Below, I’ve pasted code for a small C program that asks the machine it’s running on how much memory is available, and prints that number out. It does so in the same way that cryosparc decides how much memory it can use for reference motion. Please run this program, using the same cluster submission script that you use for cryosparc jobs, and let us know what the output is. If it says something like 50 GB, then somehow the cluster system is telling the job an inaccurate number for how much RAM is available. If it gives you the right number (128 GB) then maybe your job really is exhausting the machine RAM, which would mean you’re working at a very large box size, you have a very large number of frames, or some other combination of such factors.

If you’re not familiar with how to compile and run C programs, just paste the code into a text file (e.g. check_memory.c) and compile it (gcc check_memory.c -o check_memory).
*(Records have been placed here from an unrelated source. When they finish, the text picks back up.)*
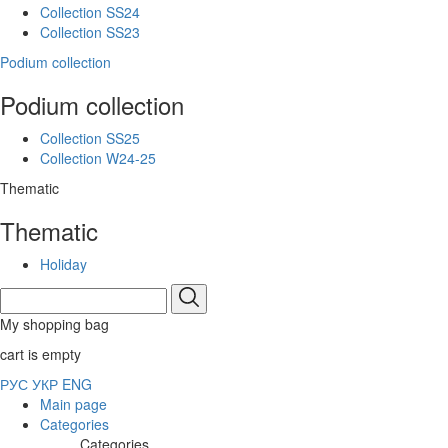
Collection SS24
Collection SS23
Podium collection
Podium collection
Collection SS25
Collection W24-25
Thematic
Thematic
Holiday
My shopping bag
cart is empty
РУС
УКР
ENG
Main page
Categories
Categories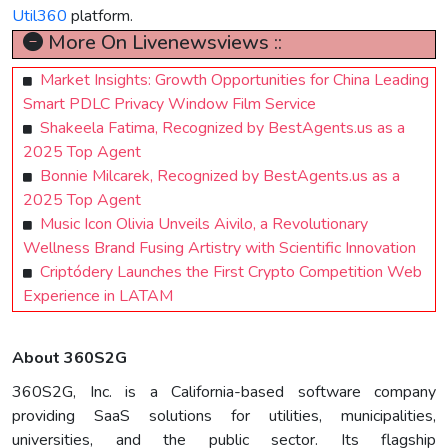
Util360
platform.
More On Livenewsviews ::
Market Insights: Growth Opportunities for China Leading
Smart PDLC Privacy Window Film Service
Shakeela Fatima, Recognized by BestAgents.us as a
2025 Top Agent
Bonnie Milcarek, Recognized by BestAgents.us as a
2025 Top Agent
Music Icon Olivia Unveils Aivilo, a Revolutionary
Wellness Brand Fusing Artistry with Scientific Innovation
Criptódery Launches the First Crypto Competition Web
Experience in LATAM
About 360S2G
360S2G, Inc. is a California-based software company
providing SaaS solutions for utilities, municipalities,
universities, and the public sector. Its flagship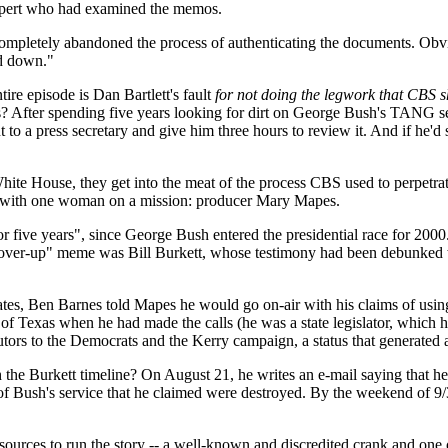
expert who had examined the memos.
ompletely abandoned the process of authenticating the documents. Obvi
rd down."
tire episode is Dan Bartlett's fault
for not doing the legwork that CBS s
ories? After spending five years looking for dirt on George Bush's TANG 
ent to a press secretary and give him three hours to review it. And if 
 White House, they get into the meat of the process CBS used to perpet
ns with one woman on a mission: producer Mary Mapes.
five years", since George Bush entered the presidential race for 2000.
"cover-up" meme was Bill Burkett, whose testimony had been debunked 
dates, Ben Barnes told Mapes he would go on-air with his claims of usi
nor of Texas when he had made the calls (he was a state legislator, whic
butors to the Democrats and the Kerry campaign, a status that generated
the Burkett timeline? On August 21, he writes an e-mail saying that h
" of Bush's service that he claimed were destroyed. By the weekend of
ources to run the story -- a well-known and discredited crank and one o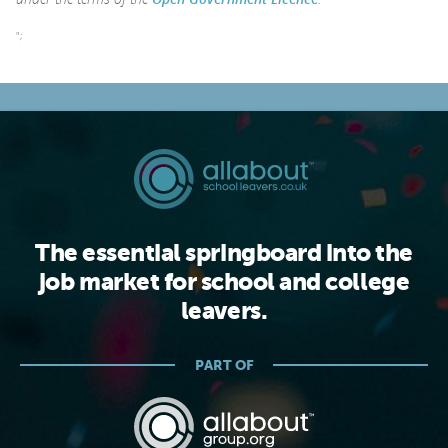
";
The essential springboard into the
job market for school and college
leavers.
PART OF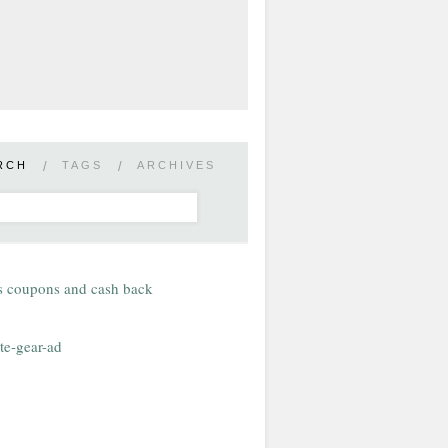
RCH
/
TAGS
/
ARCHIVES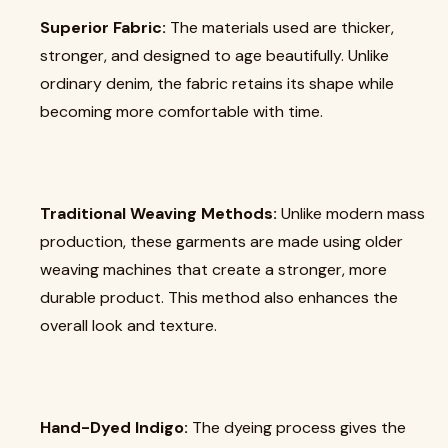
Superior Fabric:
The materials used are thicker,
stronger, and designed to age beautifully. Unlike
ordinary denim, the fabric retains its shape while
becoming more comfortable with time.
Traditional Weaving Methods:
Unlike modern mass
production, these garments are made using older
weaving machines that create a stronger, more
durable product. This method also enhances the
overall look and texture.
Hand-Dyed Indigo:
The dyeing process gives the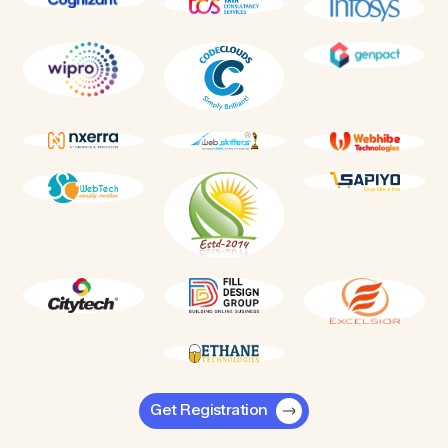
Get Registration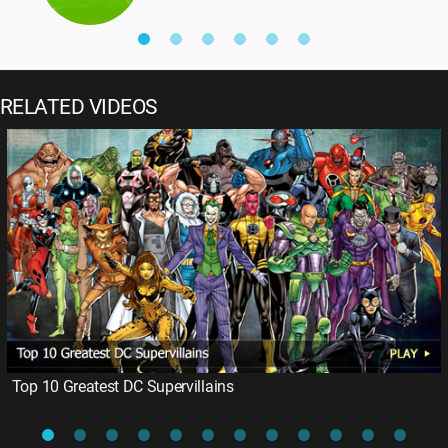
RELATED VIDEOS
Top 10 Greatest DC Supervillains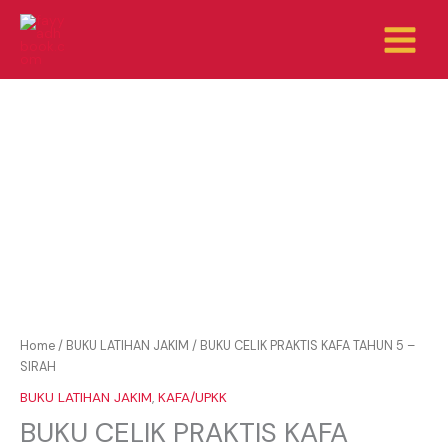
Skip
to
content
Home
/
BUKU LATIHAN JAKIM
/ BUKU CELIK PRAKTIS KAFA TAHUN 5 –
SIRAH
BUKU LATIHAN JAKIM
,
KAFA/UPKK
BUKU CELIK PRAKTIS KAFA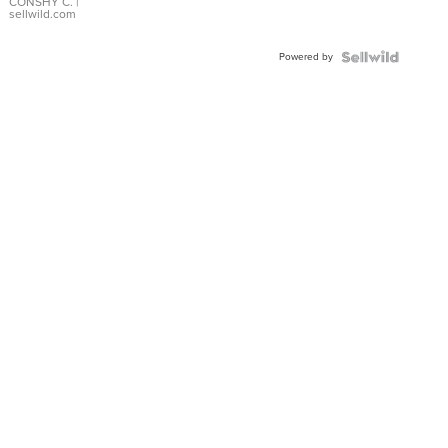
Bracelet
CONSHY C.
|
sellwild.com
Adjustable
Buckle
Powered by
Clo...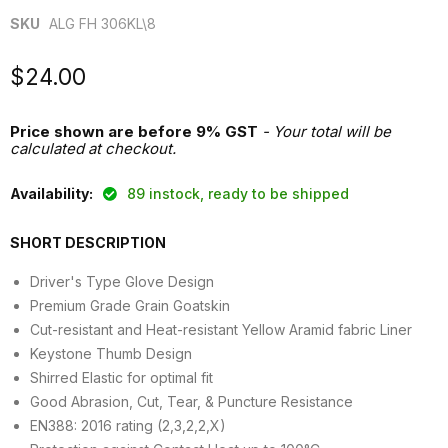
SKU
ALG FH 306KL\8
Current price
$24.00
Price shown are before 9% GST
- Your total will be
calculated at checkout.
Availability:
89 instock, ready to be shipped
SHORT DESCRIPTION
Driver's Type Glove Design
Premium Grade Grain Goatskin
Cut-resistant and Heat-resistant Yellow Aramid fabric Liner
Keystone Thumb Design
Shirred Elastic for optimal fit
Good Abrasion, Cut, Tear, & Puncture Resistance
EN388: 2016 rating (2,3,2,2,X)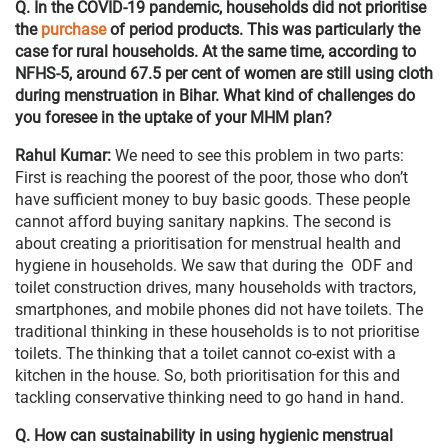
Q. In the COVID-19 pandemic, households did not prioritise
the
purchase
of period products. This was particularly the
case for rural households. At the same time, according to
NFHS-5, around 67.5 per cent of women are still using cloth
during menstruation in Bihar. What kind of challenges do
you foresee in the uptake of your MHM plan?
Rahul Kumar:
We need to see this problem in two parts:
First is reaching the poorest of the poor, those who don’t
have sufficient money to buy basic goods. These people
cannot afford buying sanitary napkins. The second is
about creating a prioritisation for menstrual health and
hygiene in households. We saw that during the ODF and
toilet construction drives, many households with tractors,
smartphones, and mobile phones did not have toilets. The
traditional thinking in these households is to not prioritise
toilets. The thinking that a toilet cannot co-exist with a
kitchen in the house. So, both prioritisation for this and
tackling conservative thinking need to go hand in hand.
Q. How can sustainability in using hygienic menstrual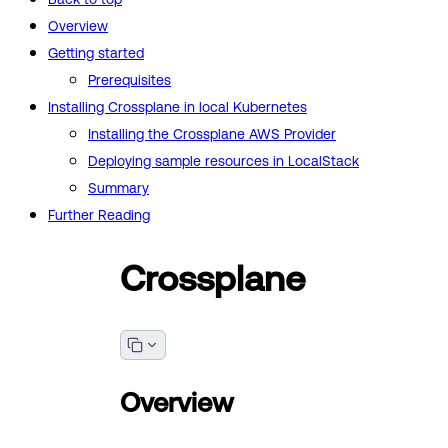
Overview
Getting started
Prerequisites
Installing Crossplane in local Kubernetes
Installing the Crossplane AWS Provider
Deploying sample resources in LocalStack
Summary
Further Reading
Crossplane
Overview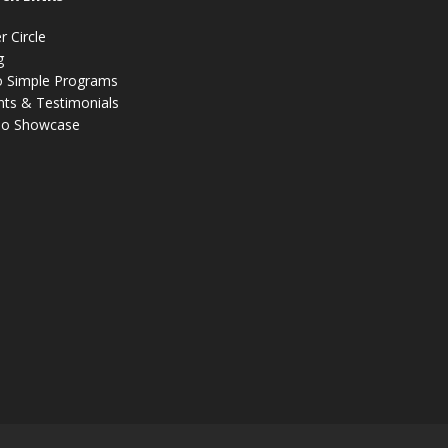
r Circle
g
 Simple Programs
nts & Testimonials
eo Showcase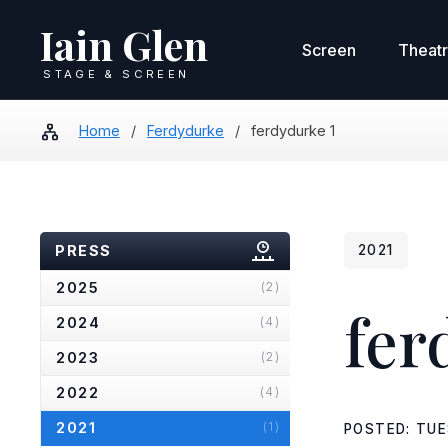
Iain Glen
Screen
Theat
STAGE & SCREEN
Home
/
Ferdydurke
/
ferdydurke 1
PRESS
2021
2025
(2)
fer
2024
(4)
2023
(2)
2022
(4)
2021
(1)
POSTED: TUE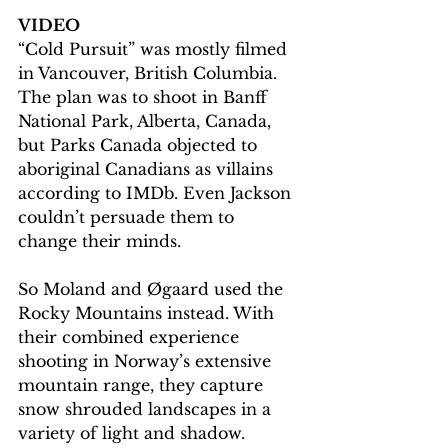
VIDEO
“Cold Pursuit” was mostly filmed 
in Vancouver, British Columbia. 
The plan was to shoot in Banff 
National Park, Alberta, Canada, 
but Parks Canada objected to 
aboriginal Canadians as villains 
according to IMDb. Even Jackson 
couldn’t persuade them to 
change their minds.
So Moland and Øgaard used the 
Rocky Mountains instead. With 
their combined experience 
shooting in Norway’s extensive 
mountain range, they capture 
snow shrouded landscapes in a 
variety of light and shadow.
You’ll have to figure out how the cluster submission process works for your site, and you may have to pipe the output to a file so that you can read it afterwards - I’m not sure.

#include <stdio.h>
#include <unistd.h>
int main(void)
{
        long long pgsz = sysconf(_SC_PHYS_PAGES);
        long long npg  = sysconf(_SC_PAGE_SIZE);
        printf("%lli\n", pgsz * npg);
}

CleoShen · January 10, 2024, 12:34am

Hi Hsnyder,

I requested 118G this time, and the output for the memory check is “Mem check: 540759629824”. Is this what you suggested to see?

hsnyder · January 11, 2024, 5:11pm

Hi @CleoShen, that’s odd - unless I’m misreading the number, that’s 540 GB. Do you know how much physical RAM the compute node actually has? Also did you add the "Mem check: " portion of that string before you compiled the code? It wasn’t present in the version that I posted.